EXERCISE: What you return should be the complete data below, word for word, with no pictures in it.

(Page images and extracted text)
· · · · ·
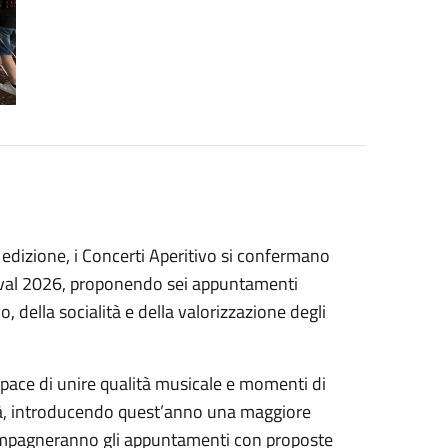
edizione, i Concerti Aperitivo si confermano
estival 2026, proponendo sei appuntamenti
o, della socialità e della valorizzazione degli
ace di unire qualità musicale e momenti di
ittà, introducendo quest’anno una maggiore
ccompagneranno gli appuntamenti con proposte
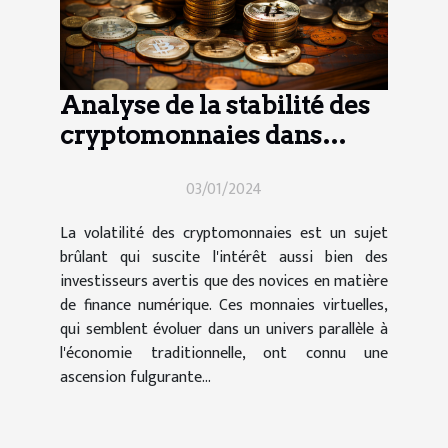
Analyse de la stabilité des
cryptomonnaies dans
l'économie actuelle
03/01/2024
La volatilité des cryptomonnaies est un sujet
brûlant qui suscite l'intérêt aussi bien des
investisseurs avertis que des novices en matière
de finance numérique. Ces monnaies virtuelles,
qui semblent évoluer dans un univers parallèle à
l'économie traditionnelle, ont connu une
ascension fulgurante...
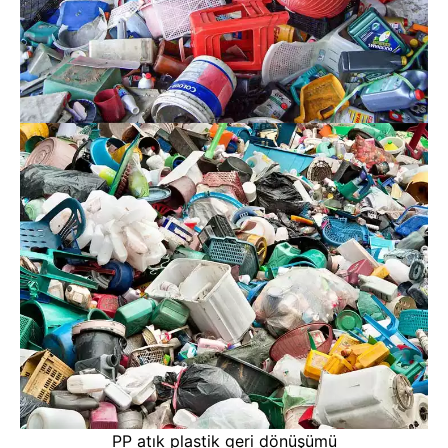
PP atık plastik geri dönüşümü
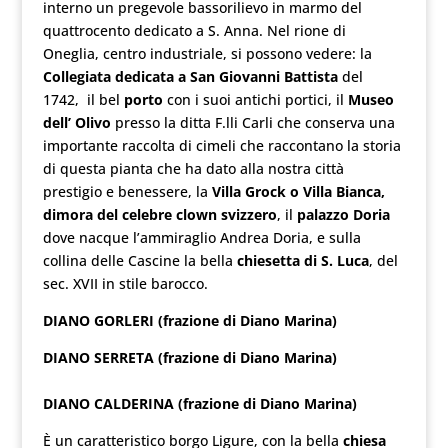
interno un pregevole bassorilievo in marmo del
quattrocento dedicato a S. Anna. Nel rione di
Oneglia, centro industriale, si possono vedere: la
Collegiata dedicata a San Giovanni Battista
del
1742, il bel
porto
con i suoi antichi portici, il
Museo
dell’ Olivo
presso la ditta F.lli Carli che conserva una
importante raccolta di cimeli che raccontano la storia
di questa pianta che ha dato alla nostra città
prestigio e benessere, la
Villa Grock o Villa Bianca,
dimora del celebre clown svizzero
, il
palazzo Doria
dove nacque l’ammiraglio Andrea Doria, e sulla
collina delle Cascine la bella
chiesetta di S. Luca
, del
sec. XVII in stile barocco.
DIANO GORLERI (frazione di Diano Marina)
DIANO SERRETA (frazione di Diano Marina)
DIANO CALDERINA (frazione di Diano Marina)
È un caratteristico borgo Ligure, con la bella
chiesa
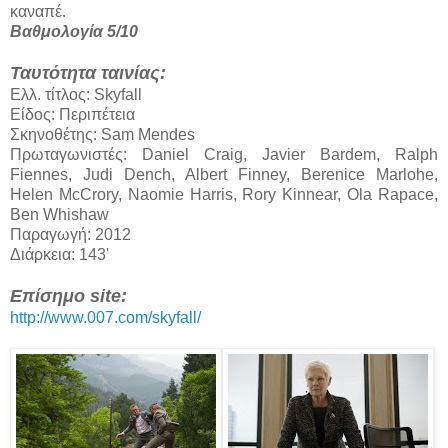
καναπέ.
Βαθμολογία 5/10
Ταυτότητα ταινίας:
Ελλ. τίτλος: Skyfall
Είδος: Περιπέτεια
Σκηνοθέτης: Sam Mendes
Πρωταγωνιστές: Daniel Craig, Javier Bardem, Ralph
Fiennes, Judi Dench, Albert Finney, Berenice Marlohe,
Helen McCrory, Naomie Harris, Rory Kinnear, Ola Rapace,
Ben Whishaw
Παραγωγή: 2012
Διάρκεια: 143'
Επίσημο site:
http://www.007.com/skyfall/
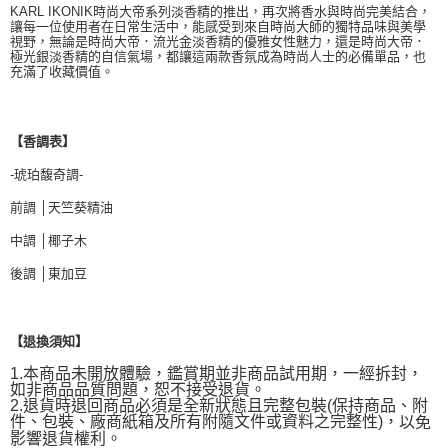
KARL IKONIK時尚大帝系列淡香精的推出，再次將香水與時尚完美結合，
讓每一位使用者在日常生活中，能感受到來自時尚大師的獨特品味與美學
視野，無論是時尚大帝．流光金淡香精的優雅女性魅力，還是時尚大帝．
極光銀淡香精的自信氣場，都讓這兩款香氛成為時尚人士的必備單品，也
充滿了收藏價值。
【香調表】
-琥珀馥奇調-
前調 │天竺葵精油
中調 │椰子木
後調 │東加豆
【退換須知】
1.本商品未開放體驗，鑑賞期並非商品試用期，一經拆封，
如非商品品質問題，恕不接受退貨。
2.退貨時退回商品必須是全新狀態且完整包裝(保持商品、附
件、包裝、廠商紙箱及所有附隨文件或資料之完整性)，
以免
影響退貨權利。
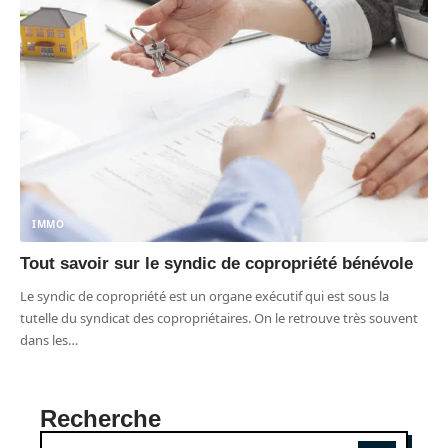
IMMO
Tout savoir sur le syndic de copropriété bénévole
Le syndic de copropriété est un organe exécutif qui est sous la
tutelle du syndicat des copropriétaires. On le retrouve très souvent
dans les
…
Recherche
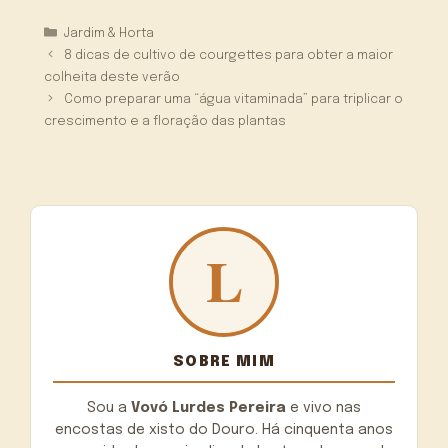
Categorias
Jardim & Horta
8 dicas de cultivo de courgettes para obter a maior
colheita deste verão
Como preparar uma “água vitaminada” para triplicar o
crescimento e a floração das plantas
SOBRE MIM
Sou a
Vovó Lurdes Pereira
e vivo nas
encostas de xisto do Douro. Há cinquenta anos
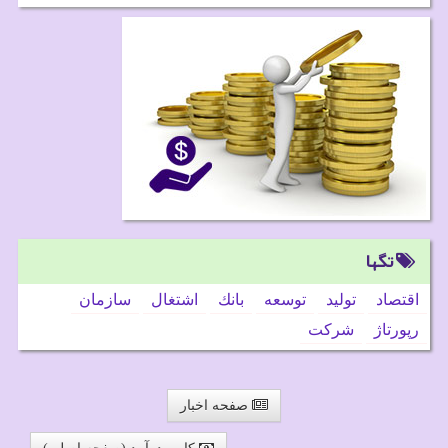
تگها
اقتصاد
تولید
توسعه
بانك
اشتغال
سازمان
رپورتاژ
شركت
صفحه اخبار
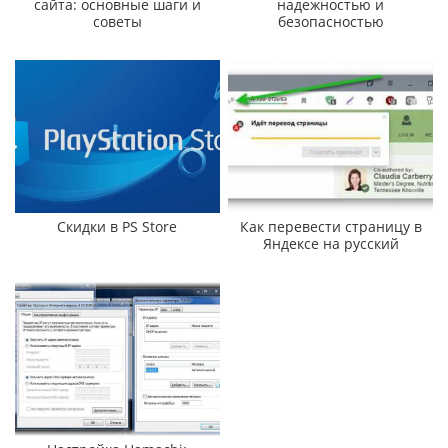
сайта: основные шаги и
надежностью и
советы
безопасностью
Скидки в PS Store
Как перевести страницу в
Яндексе на русский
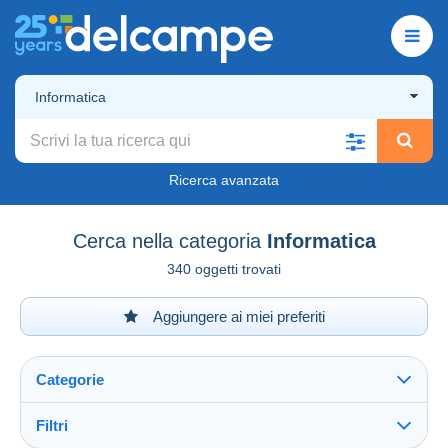
Informatica
Ricerca avanzata
Cerca nella categoria
Informatica
340 oggetti trovati
Aggiungere ai miei preferiti
Categorie
Filtri
Vedi tutto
· · · · ·
ANSWER TO THIS TASK:
edizione, i Concerti Aperitivo si confermano
estival 2026, proponendo sei appuntamenti
o, della socialità e della valorizzazione degli
ace di unire qualità musicale e momenti di
ittà, introducendo quest’anno una maggiore
ccompagneranno gli appuntamenti con proposte
Analyse de la stabilité des
cryptomonnaies dans
l'économie actuelle
03/01/2024
La volatilité des cryptomonnaies est un sujet
brûlant qui suscite l'intérêt aussi bien des
investisseurs avertis que des novices en matière
de finance numérique. Ces monnaies virtuelles,
qui semblent évoluer dans un univers parallèle à
l'économie traditionnelle, ont connu une
ascension fulgurante...
PP atık plastik geri dönüşümü
interno un pregevole bassorilievo in marmo del
quattrocento dedicato a S. Anna. Nel rione di
Oneglia, centro industriale, si possono vedere: la
Collegiata dedicata a San Giovanni Battista
del
1742, il bel
porto
con i suoi antichi portici, il
Museo
dell’ Olivo
presso la ditta F.lli Carli che conserva una
importante raccolta di cimeli che raccontano la storia
di questa pianta che ha dato alla nostra città
prestigio e benessere, la
Villa Grock o Villa Bianca,
dimora del celebre clown svizzero
, il
palazzo Doria
dove nacque l’ammiraglio Andrea Doria, e sulla
collina delle Cascine la bella
chiesetta di S. Luca
, del
sec. XVII in stile barocco.
DIANO GORLERI (frazione di Diano Marina)
DIANO SERRETA (frazione di Diano Marina)
DIANO CALDERINA (frazione di Diano Marina)
È un caratteristico borgo Ligure, con la bella
chiesa
καναπέ.
Βαθμολογία 5/10
Ταυτότητα ταινίας:
Ελλ. τίτλος: Skyfall
Είδος: Περιπέτεια
Σκηνοθέτης: Sam Mendes
Πρωταγωνιστές: Daniel Craig, Javier Bardem, Ralph
Fiennes, Judi Dench, Albert Finney, Berenice Marlohe,
Helen McCrory, Naomie Harris, Rory Kinnear, Ola Rapace,
Ben Whishaw
Παραγωγή: 2012
Διάρκεια: 143'
Επίσημο site:
http://www.007.com/skyfall/
KARL IKONIK時尚大帝系列淡香精的推出，再次將香水與時尚完美結合，
讓每一位使用者在日常生活中，能感受到來自時尚大師的獨特品味與美學
視野，無論是時尚大帝．流光金淡香精的優雅女性魅力，還是時尚大帝．
極光銀淡香精的自信氣場，都讓這兩款香氛成為時尚人士的必備單品，也
充滿了收藏價值。
【香調表】
-琥珀馥奇調-
前調 │天竺葵精油
中調 │椰子木
後調 │東加豆
【退換須知】
1.本商品未開放體驗，鑑賞期並非商品試用期，一經拆封，
如非商品品質問題，恕不接受退貨。
2.退貨時退回商品必須是全新狀態且完整包裝(保持商品、附
件、包裝、廠商紙箱及所有附隨文件或資料之完整性)，
以免
影響退貨權利。
IMMO
Tout savoir sur le syndic de copropriété bénévole
Le syndic de copropriété est un organe exécutif qui est sous la
tutelle du syndicat des copropriétaires. On le retrouve très souvent
dans les
…
Recherche
Categorias
Jardim & Horta
8 dicas de cultivo de courgettes para obter a maior
colheita deste verão
Como preparar uma “água vitaminada” para triplicar o
crescimento e a floração das plantas
SOBRE MIM
Sou a
Vovó Lurdes Pereira
e vivo nas
encostas de xisto do Douro. Há cinquenta anos
تگها
اقتصاد
تولید
توسعه
بانك
اشتغال
سازمان
رپورتاژ
شركت
صفحه اخبار
сайта: основные шаги и
надежностью и
советы
безопасностью
Скидки в PS Store
Как перевести страницу в
Яндексе на русский
Informatica
Ricerca avanzata
Cerca nella categoria
Informatica
340 oggetti trovati
Aggiungere ai miei preferiti
Categorie
Filtri
Vedi tutto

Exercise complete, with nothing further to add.